You can find it along with some more utilities here (http://www.cs.uni-potsdam.de/homepages/students/linuxer/libs/index.html)
pinoy
08-06-2001, 02:00 AM
You need to be able to write at the link layer. Try libnet also http://www.packetfactory.net/Projects/Libnet/
Are you trying to build a RARP server? What protocol are you trying to implement? BOOTP and DHCP also do the same thing.
Stuka
08-06-2001, 03:33 PM
Thanks for the replies so far - I'm checking it out. LloydM - we've got an embedded device that needs an IP addy assigned. The "trick", as I discovered, involves sending a packet with the desired IP address and the MAC address of the device. Is this what RARP does? I'm not familiar with it, but if so, it may have an answer for me. Well, I'll keep lookin'.
pinoy
08-06-2001, 05:53 PM
RARP is a relatively simple protocol. In the server, you basically set up a table of ip to mac address.
The client (your embedded device) then sends a request, saying "this is my MAC address, what is my IP address?".
RARP is basically reverse-ARP. ARP (address resoultion protocol) is a way of getting the MAC address given an IP address. ie you broadcast an ARP request on the local link. whoever has that ip address will then reply with its MAC address. You can view your arp cache using "arp -a".

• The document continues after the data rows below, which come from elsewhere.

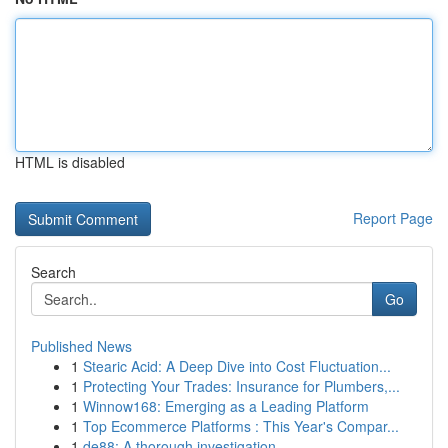
HTML is disabled
Report Page
Search
Go
Published News
1
Stearic Acid: A Deep Dive into Cost Fluctuation...
1
Protecting Your Trades: Insurance for Plumbers,...
1
Winnow168: Emerging as a Leading Platform
1
Top Ecommerce Platforms : This Year's Compar...
1
de88: A thorough investigation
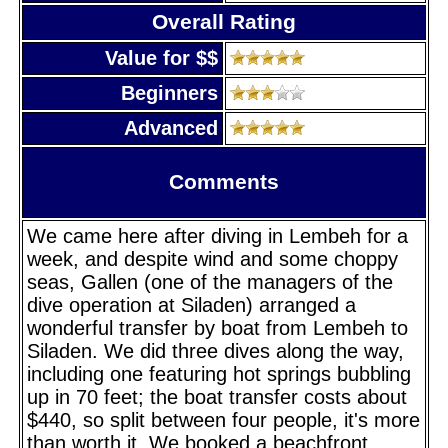
Overall Rating
Value for $$
Beginners
Advanced
Comments
We came here after diving in Lembeh for a
week, and despite wind and some choppy
seas, Gallen (one of the managers of the
dive operation at Siladen) arranged a
wonderful transfer by boat from Lembeh to
Siladen. We did three dives along the way,
including one featuring hot springs bubbling
up in 70 feet; the boat transfer costs about
$440, so split between four people, it's more
than worth it. We booked a beachfront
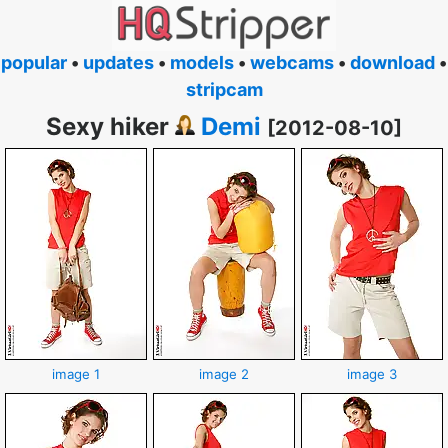
popular
•
updates
•
models
•
webcams
•
download
•
stripcam
Sexy hiker
Demi
[2012-08-10]
image 1
image 2
image 3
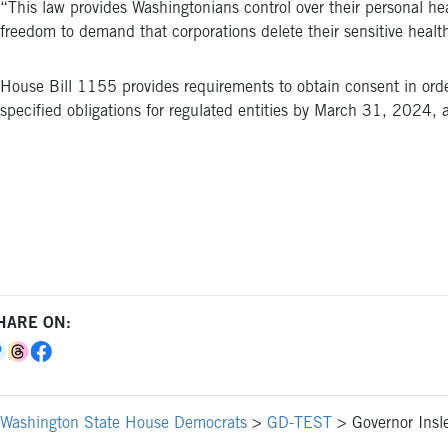
“This law provides Washingtonians control over their personal he
freedom to demand that corporations delete their sensitive heal
House Bill 1155 provides requirements to obtain consent in order
specified obligations for regulated entities by March 31, 2024,
HARE ON:
Washington State House Democrats
>
GD-TEST
>
Governor Insl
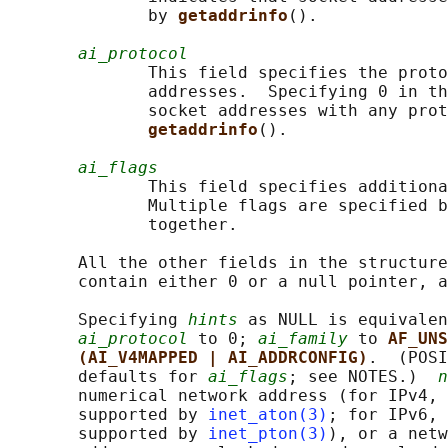
              by 
getaddrinfo
().

ai_protocol
              This field specifies the proto
              addresses.  Specifying 0 in th
              socket addresses with any prot
getaddrinfo
().

ai_flags
              This field specifies additiona
              Multiple flags are specified b
              together.

       All the other fields in the structure
       contain either 0 or a null pointer, a
       Specifying 
hints
 as NULL is equivalen
ai_protocol
 to 0; 
ai_family
 to 
AF_UNS
(AI_V4MAPPED | AI_ADDRCONFIG)
.  (POSI
       defaults for 
ai_flags
; see NOTES.)  
n
       numerical network address (for IPv4, 
       supported by 
inet_aton(3)
; for IPv6, 
       supported by 
inet_pton(3)
), or a netw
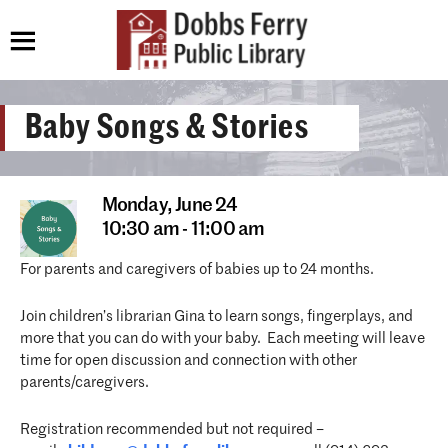
Baby Songs & Stories
Monday,
June 24
10:30 am - 11:00 am
For parents and caregivers of babies up to 24 months.
Join children’s librarian Gina to learn songs, fingerplays, and
more that you can do with your baby. Each meeting will leave
time for open discussion and connection with other
parents/caregivers.
Registration recommended but not required –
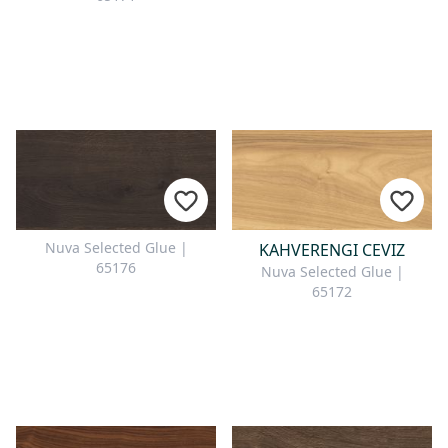
Nuva Selected Glue |
KAHVERENGI CEVIZ
65176
Nuva Selected Glue |
65172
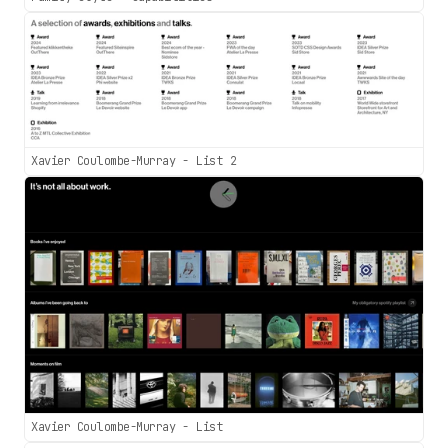
Xavier Coulombe-Murray - List 2
Xavier Coulombe-Murray - List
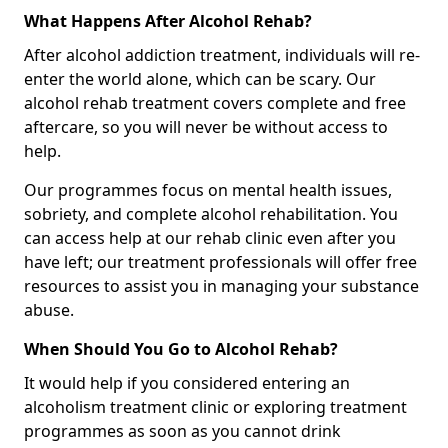
What Happens After Alcohol Rehab?
After alcohol addiction treatment, individuals will re-
enter the world alone, which can be scary. Our
alcohol rehab treatment covers complete and free
aftercare, so you will never be without access to
help.
Our programmes focus on mental health issues,
sobriety, and complete alcohol rehabilitation. You
can access help at our rehab clinic even after you
have left; our treatment professionals will offer free
resources to assist you in managing your substance
abuse.
When Should You Go to Alcohol Rehab?
It would help if you considered entering an
alcoholism treatment clinic or exploring treatment
programmes as soon as you cannot drink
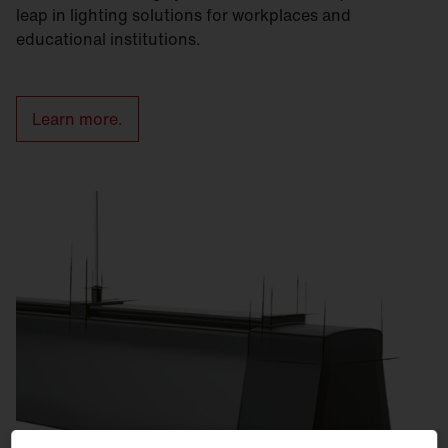
leap in lighting solutions for workplaces and
educational institutions.
Learn more.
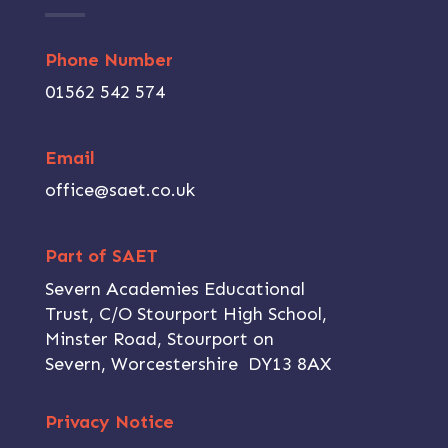
Phone Number
01562 542 574
Email
office@saet.co.uk
Part of SAET
Severn Academies Educational
Trust, C/O Stourport High School,
Minster Road, Stourport on
Severn, Worcestershire DY13 8AX
Privacy Notice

DHCP is another protocol, and it's dynamic. ie it tries to allocate the mac address the same ip address, but if it can't, it will pick another from the pool.
Stuka
08-07-2001, 12:12 PM
LloydM-
Thanks for the link - there's even a Win32 port (which I need) for libnet, and it looks like it'll do what I need. And thanks for the RARP description - it's not what I'm doing, but it is related.